# Overview
I aim to integrate [[Open Science]] best practices directly into my workflow, which is not just about making commitments to open science, but also making it easier on ourselves when we need to re-learn and make changes to old projects, or to make future changes that require re-generating all results. Here, I outline the tools and approaches I use to organize information about projects.
# Literature
- I manage academic literature through [Zotero](https://www.zotero.org/) with the appropriate [browser connector](https://www.zotero.org/download/connectors) for quickly grabbing paper metadata
- I jot down nots on the pdf/paper itself, but after reading an article I try to extract notes and summarize the article as a page in my [[Obsidian]] repository. Tags are added to each note and they are roughly organized into folders by general subject area.
- For reading books, I strive (yet often fail) to follow Paul Edwards' guide ["How to Read a Book"](https://pne.people.si.umich.edu/PDF/howtoread.pdf).
# Data management
- Most files I store in Dropbox, which I pay a premium subscription for. All projects have a dropbox folder for large files, binaries, and assets such as presentations, e.g., things that should not be committed to a GitHub repository.

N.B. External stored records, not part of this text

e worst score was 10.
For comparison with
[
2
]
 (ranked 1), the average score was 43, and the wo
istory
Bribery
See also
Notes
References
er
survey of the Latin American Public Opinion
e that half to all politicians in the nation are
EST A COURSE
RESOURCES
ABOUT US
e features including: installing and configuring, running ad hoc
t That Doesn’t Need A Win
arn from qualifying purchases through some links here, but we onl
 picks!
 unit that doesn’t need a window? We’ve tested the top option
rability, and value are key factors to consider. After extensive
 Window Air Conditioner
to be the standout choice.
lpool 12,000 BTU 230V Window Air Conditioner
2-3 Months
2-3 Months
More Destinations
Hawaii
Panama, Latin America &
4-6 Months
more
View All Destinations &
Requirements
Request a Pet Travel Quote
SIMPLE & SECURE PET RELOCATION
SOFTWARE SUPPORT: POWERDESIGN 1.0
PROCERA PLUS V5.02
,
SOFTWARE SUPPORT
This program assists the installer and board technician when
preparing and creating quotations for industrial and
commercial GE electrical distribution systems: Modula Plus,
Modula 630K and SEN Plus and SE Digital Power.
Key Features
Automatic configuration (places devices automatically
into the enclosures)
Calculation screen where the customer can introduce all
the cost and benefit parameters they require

- Very large files and database-organized data I stored on Google Cloud, and in particular Google BigQuery.
# Analytical projects
- I maintain a separate [GitHub] repository for every project. I generally start by forking [this project template](https://github.com/murrayds/project-template), which has a space for organizing just about everything we need in a project's lifecycle.

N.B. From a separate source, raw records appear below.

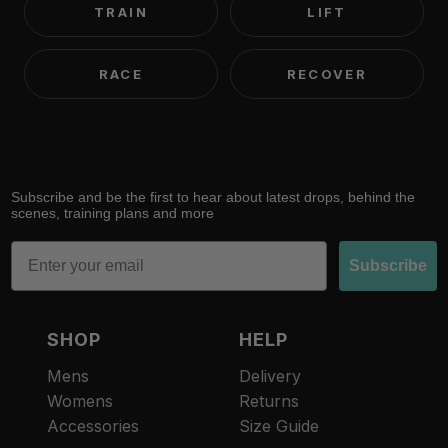
TRAIN
LIFT
RACE
RECOVER
Subscribe and be the first to hear about latest drops, behind the
scenes, training plans and more
Email
Subscribe
SHOP
HELP
Mens
Delivery
Womens
Returns
Accessories
Size Guide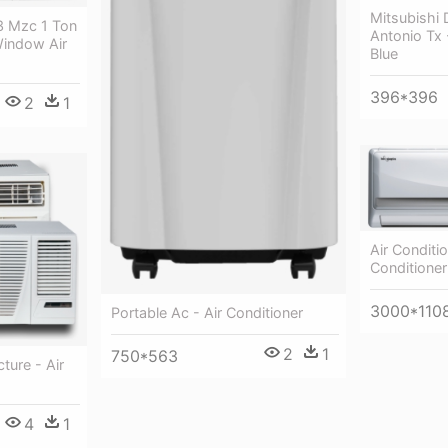
Mitsubishi 
3 Mzc 1 Ton
Antonio Tx 
Window Air
Blue
396*396
2
1
Air Conditi
Conditioner
3000*110
Portable Ac - Air Conditioner
2
1
750*563
ture - Air
4
1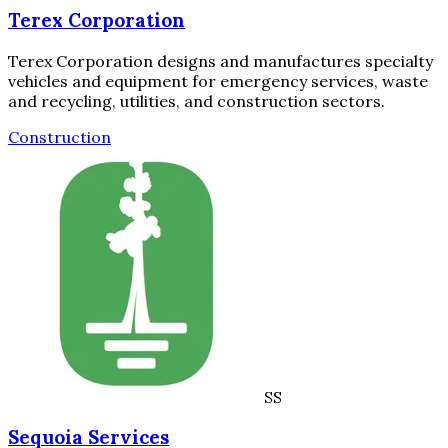
Terex Corporation
Terex Corporation designs and manufactures specialty
vehicles and equipment for emergency services, waste
and recycling, utilities, and construction sectors.
Construction
SS
Sequoia Services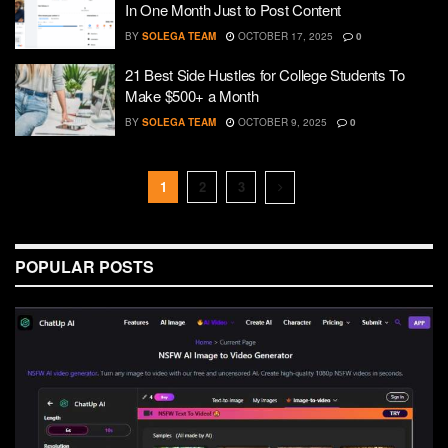
In One Month Just to Post Content
BY
SOLEGA TEAM
OCTOBER 17, 2025
0
21 Best Side Hustles for College Students To
Make $500+ a Month
BY
SOLEGA TEAM
OCTOBER 9, 2025
0
1
2
3
POPULAR POSTS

- I also maintain a separate [[Obsidian]] folder for each project, which contains notes, ideas, and summaries.
- I do initial analysis in Jupyter and R notebooks. My choice of python or R depends on use case; I'm generally more comfortable with data processing and visualization in R, but use Python for libraries and making use of certain libraries. Usually, I have `scratch.ipynb` and `scratch.rmd` files that I leave untracked on GitHub.
- Once I am happy with the direction of an analysis, I convert the notebook into a dedicated script.
- I strive to have a [[Snakemake]] pipeline that automates the entire workflow from raw data to final publication-ready figures.
- I try to make ample use of [[Conda]] environments to make code reproducible. As a next level, I'm also trying to use [Singularity](https://docs.sylabs.io/guides/3.5/user-guide/introduction.html) to containerize my code.
- I attempt to do as much as I can locally, but when not feasible, I run jobs on the [[Discovery SuperComputer]].
- In general, I strive to adhere to the [Documentation is Automation](https://cacm.acm.org/magazines/2018/6/228040-documentation-is-automation/abstract) philosophy, namely that even in places where code automation is not relevant, appropriate documentation of your methodology and approach is essential.
# Writing
- Initial writing I usually do in Google Docs due to how easy it is to access and use.
- When writing gets at all serious, I will switch to writing in LaTeX. While the standard [project template]([this project template](https://github.com/murrayds/project-template),) has a spot to put the files, I still prefer working with overleaf in most cases, due to its accessibility, collaboration features, and the fact that it hides much of the technical details of LaTeX compilation that so often cause headache.
# Collaboration
- Attempt to leave a paper trail for questions, which makes it easier to recall decisions later and to come to a consensus about priorities. Email is great for handling simple questions. Slack works for general chatter and back-and-forth.
- Specific analytical questions and bugs should be handled through the [[GitHub#Issues| GitHub issues]] system.